**EXERCISE**
Isolate every line in the data with the string "Nein" and copy it.

_____

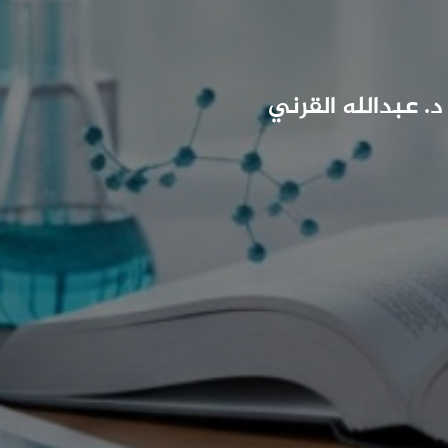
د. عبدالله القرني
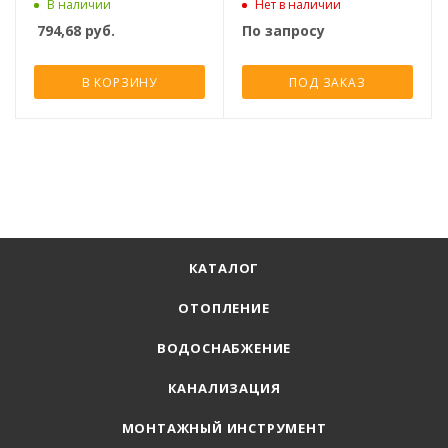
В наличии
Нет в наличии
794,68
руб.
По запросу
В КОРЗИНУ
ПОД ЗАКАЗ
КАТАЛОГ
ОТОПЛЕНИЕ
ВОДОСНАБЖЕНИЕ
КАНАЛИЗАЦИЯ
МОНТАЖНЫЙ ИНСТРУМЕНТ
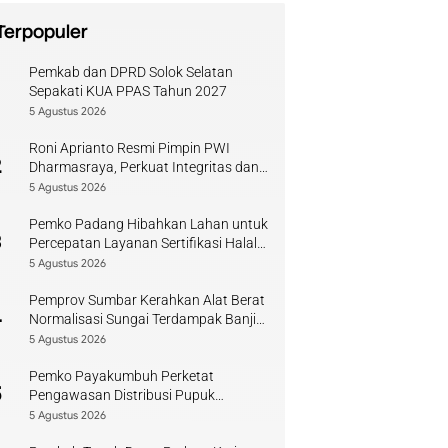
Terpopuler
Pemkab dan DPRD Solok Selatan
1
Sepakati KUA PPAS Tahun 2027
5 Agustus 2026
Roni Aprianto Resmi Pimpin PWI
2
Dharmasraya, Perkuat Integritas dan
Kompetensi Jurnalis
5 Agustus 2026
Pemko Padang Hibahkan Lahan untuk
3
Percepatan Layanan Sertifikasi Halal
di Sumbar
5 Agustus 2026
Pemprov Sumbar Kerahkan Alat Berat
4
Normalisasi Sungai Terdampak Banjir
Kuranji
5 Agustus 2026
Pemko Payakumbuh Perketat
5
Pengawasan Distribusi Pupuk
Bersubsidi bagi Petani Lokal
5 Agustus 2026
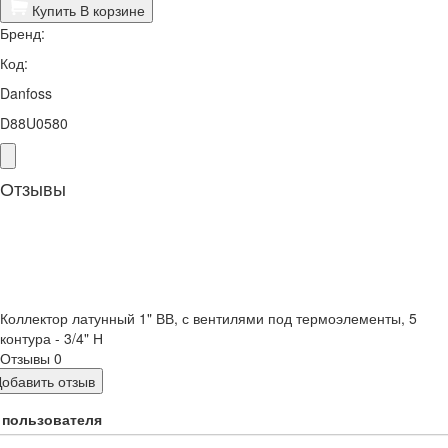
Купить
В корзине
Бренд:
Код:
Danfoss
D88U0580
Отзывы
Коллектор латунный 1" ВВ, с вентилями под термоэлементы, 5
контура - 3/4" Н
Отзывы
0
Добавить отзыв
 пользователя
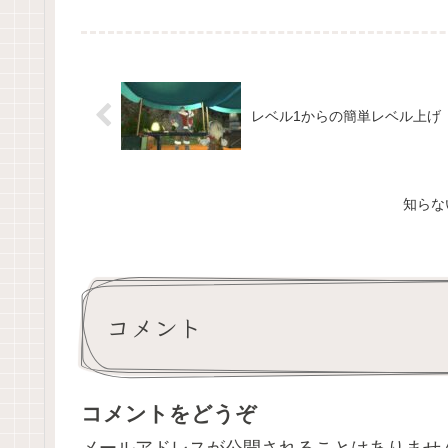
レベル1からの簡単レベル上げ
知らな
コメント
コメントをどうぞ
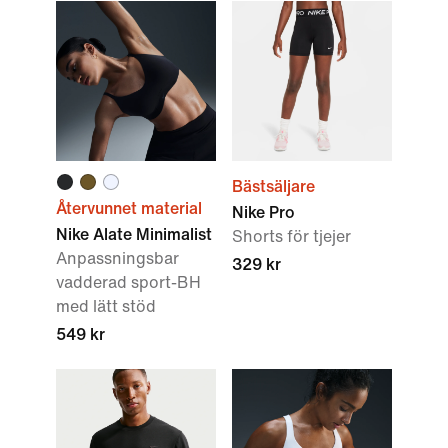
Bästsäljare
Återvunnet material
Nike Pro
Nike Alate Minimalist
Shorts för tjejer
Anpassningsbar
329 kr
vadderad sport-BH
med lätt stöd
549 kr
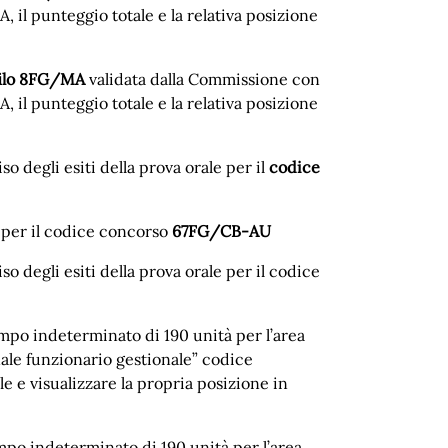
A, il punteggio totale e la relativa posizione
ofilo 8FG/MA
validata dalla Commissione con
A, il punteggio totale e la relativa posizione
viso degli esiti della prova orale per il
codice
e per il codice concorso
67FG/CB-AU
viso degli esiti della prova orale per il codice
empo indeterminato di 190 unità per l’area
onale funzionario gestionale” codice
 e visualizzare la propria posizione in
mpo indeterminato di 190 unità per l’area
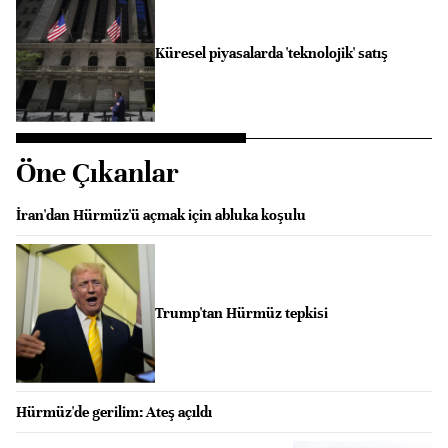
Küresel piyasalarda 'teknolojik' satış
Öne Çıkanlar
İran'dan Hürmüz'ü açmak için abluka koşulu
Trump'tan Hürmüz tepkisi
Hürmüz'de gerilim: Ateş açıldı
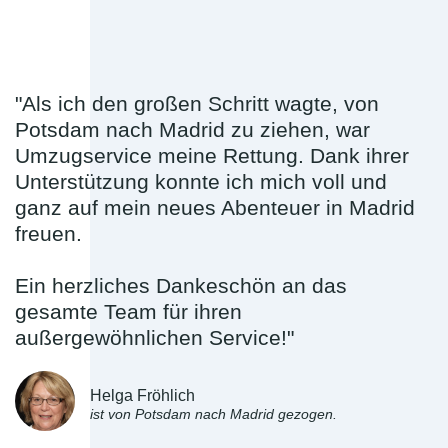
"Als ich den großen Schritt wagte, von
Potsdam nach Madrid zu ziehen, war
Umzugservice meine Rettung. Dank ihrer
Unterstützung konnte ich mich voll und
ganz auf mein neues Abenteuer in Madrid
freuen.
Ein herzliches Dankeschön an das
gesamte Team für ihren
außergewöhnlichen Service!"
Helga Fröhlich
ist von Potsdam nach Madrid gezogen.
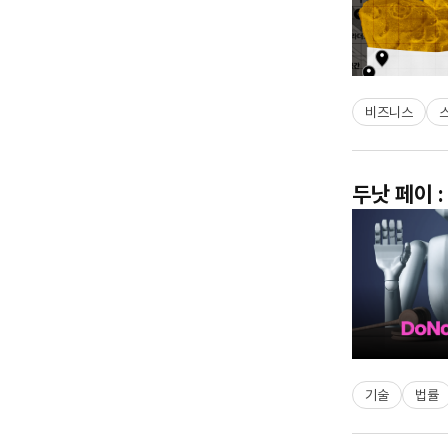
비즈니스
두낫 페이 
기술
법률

_____

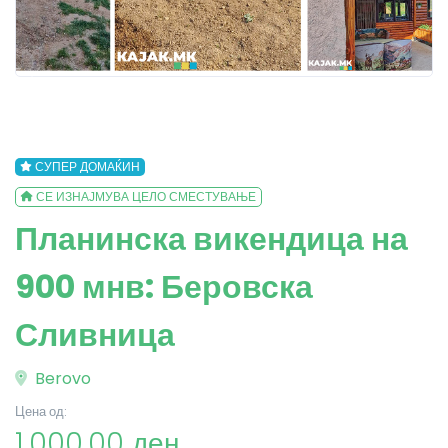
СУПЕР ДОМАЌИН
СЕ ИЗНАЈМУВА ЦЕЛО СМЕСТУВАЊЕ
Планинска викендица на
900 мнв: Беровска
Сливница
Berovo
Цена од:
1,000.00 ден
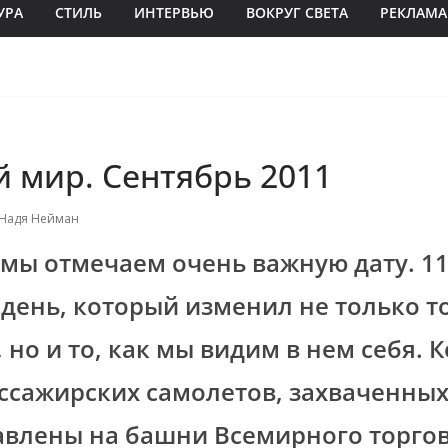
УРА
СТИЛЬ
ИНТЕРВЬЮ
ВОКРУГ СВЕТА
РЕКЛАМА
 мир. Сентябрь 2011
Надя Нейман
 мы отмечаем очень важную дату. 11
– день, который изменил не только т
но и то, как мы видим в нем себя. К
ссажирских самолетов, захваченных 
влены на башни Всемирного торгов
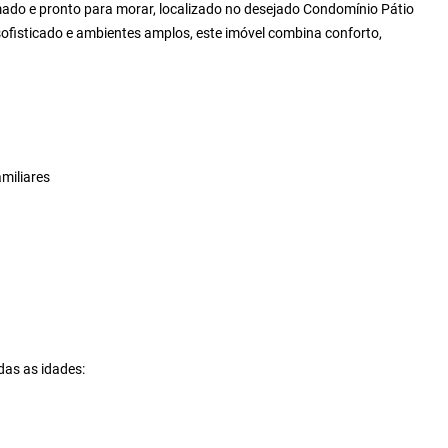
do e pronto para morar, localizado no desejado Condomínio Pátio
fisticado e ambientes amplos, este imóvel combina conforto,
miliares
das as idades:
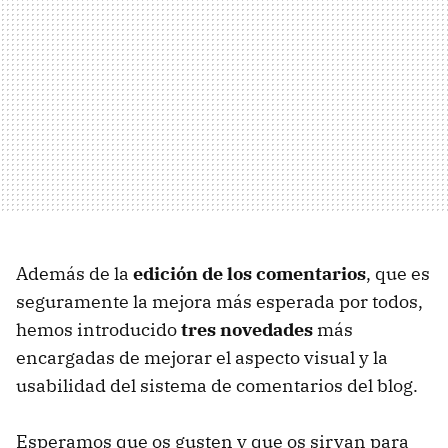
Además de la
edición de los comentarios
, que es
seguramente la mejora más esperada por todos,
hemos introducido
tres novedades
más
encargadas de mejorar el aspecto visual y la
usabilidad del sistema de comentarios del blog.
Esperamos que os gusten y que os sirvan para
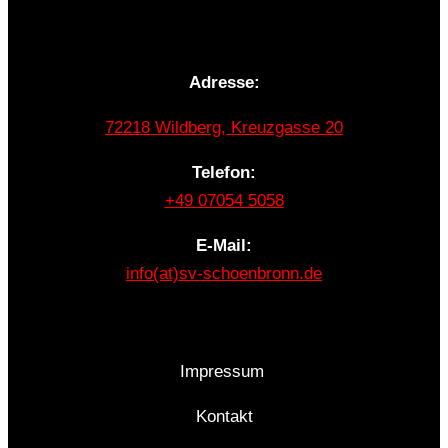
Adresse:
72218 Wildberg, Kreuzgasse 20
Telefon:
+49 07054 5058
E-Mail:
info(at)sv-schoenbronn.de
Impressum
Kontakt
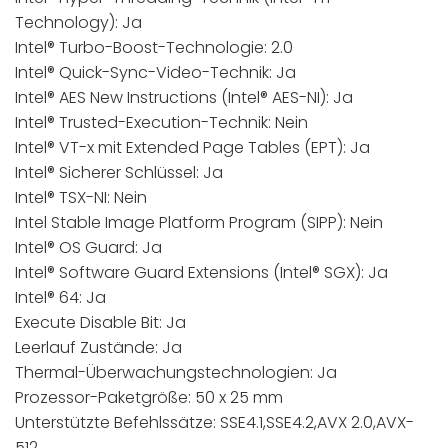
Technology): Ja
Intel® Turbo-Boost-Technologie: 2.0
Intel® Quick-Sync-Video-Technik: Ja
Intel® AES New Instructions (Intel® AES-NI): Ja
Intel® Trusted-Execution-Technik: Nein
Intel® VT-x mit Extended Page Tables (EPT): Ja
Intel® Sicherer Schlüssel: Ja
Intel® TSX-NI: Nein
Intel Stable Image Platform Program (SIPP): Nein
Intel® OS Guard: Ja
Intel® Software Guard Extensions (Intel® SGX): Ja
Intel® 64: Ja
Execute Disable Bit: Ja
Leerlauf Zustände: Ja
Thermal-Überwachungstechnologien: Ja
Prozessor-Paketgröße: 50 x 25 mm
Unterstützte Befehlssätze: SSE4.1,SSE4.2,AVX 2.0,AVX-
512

_____

**ANSWER**
Intel® Trusted-Execution-Technik: Nein
Intel® TSX-NI: Nein
Intel Stable Image Platform Program (SIPP): Nein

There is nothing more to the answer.